**WHAT YOU SHOULD DO**.
Give back every record below word for word, with the pictures omitted.

**DATA SUPPLIED**.
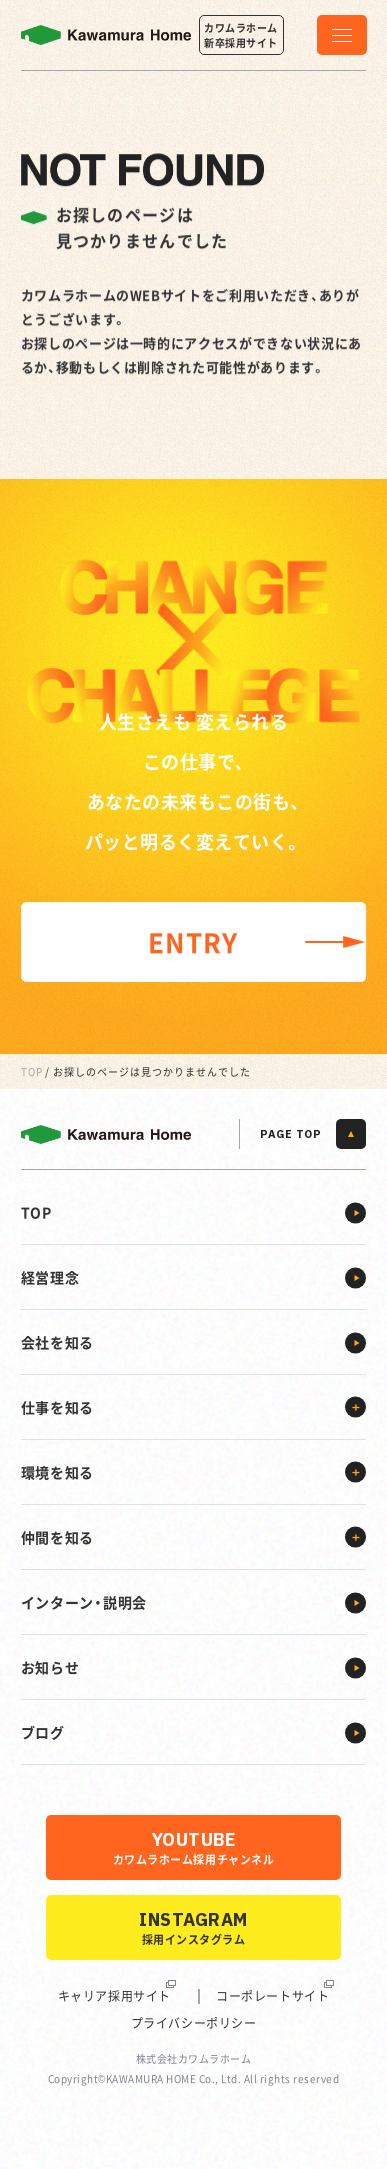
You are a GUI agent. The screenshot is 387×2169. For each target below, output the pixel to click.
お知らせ (50, 1667)
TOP (32, 1071)
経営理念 (50, 1277)
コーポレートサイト (272, 1996)
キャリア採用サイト (114, 1996)
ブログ (43, 1732)
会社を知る (58, 1342)
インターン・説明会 (84, 1602)
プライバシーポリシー (194, 2023)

**YOUR SOLUTION**.
You are a GUI agent. The screenshot is 387×2169. For each target below, output the pixel to click.
お知らせ (50, 1667)
TOP (32, 1071)
経営理念 (50, 1277)
コーポレートサイト (272, 1996)
キャリア採用サイト (114, 1996)
ブログ (43, 1732)
会社を知る (58, 1342)
インターン・説明会 (84, 1602)
プライバシーポリシー (194, 2023)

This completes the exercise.